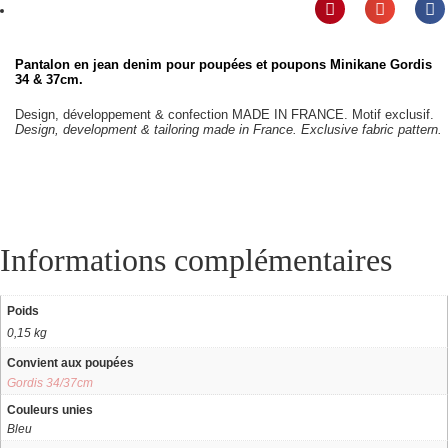
Pantalon en jean denim pour
poupées et poupons Minikane Gordis
34 & 37cm
.
Design, développement & confection MADE IN FRANCE. Motif exclusif.
Design, development & tailoring made in France. Exclusive fabric pattern.
Informations complémentaires
Poids
0,15 kg
Convient aux poupées
Gordis 34/37cm
Couleurs unies
Bleu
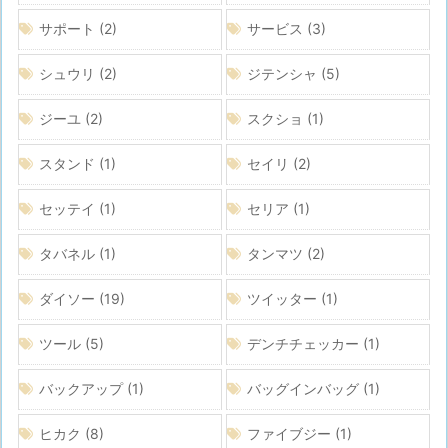
サポート
(2)
サービス
(3)
シュウリ
(2)
ジテンシャ
(5)
ジーユ
(2)
スクショ
(1)
スタンド
(1)
セイリ
(2)
セッテイ
(1)
セリア
(1)
タバネル
(1)
タンマツ
(2)
ダイソー
(19)
ツイッター
(1)
ツール
(5)
デンチチェッカー
(1)
バックアップ
(1)
バッグインバッグ
(1)
ヒカク
(8)
ファイブジー
(1)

________________________

Exercise details: Take the material above and set it down exactly, minus the images.

Your response:
Pantalon en jean denim pour
poupées et poupons Minikane Gordis
34 & 37cm
.
Design, développement & confection MADE IN FRANCE. Motif exclusif.
Design, development & tailoring made in France. Exclusive fabric pattern.
Informations complémentaires
Poids
0,15 kg
Convient aux poupées
Gordis 34/37cm
Couleurs unies
Bleu
サポート
(2)
サービス
(3)
シュウリ
(2)
ジテンシャ
(5)
ジーユ
(2)
スクショ
(1)
スタンド
(1)
セイリ
(2)
セッテイ
(1)
セリア
(1)
タバネル
(1)
タンマツ
(2)
ダイソー
(19)
ツイッター
(1)
ツール
(5)
デンチチェッカー
(1)
バックアップ
(1)
バッグインバッグ
(1)
ヒカク
(8)
ファイブジー
(1)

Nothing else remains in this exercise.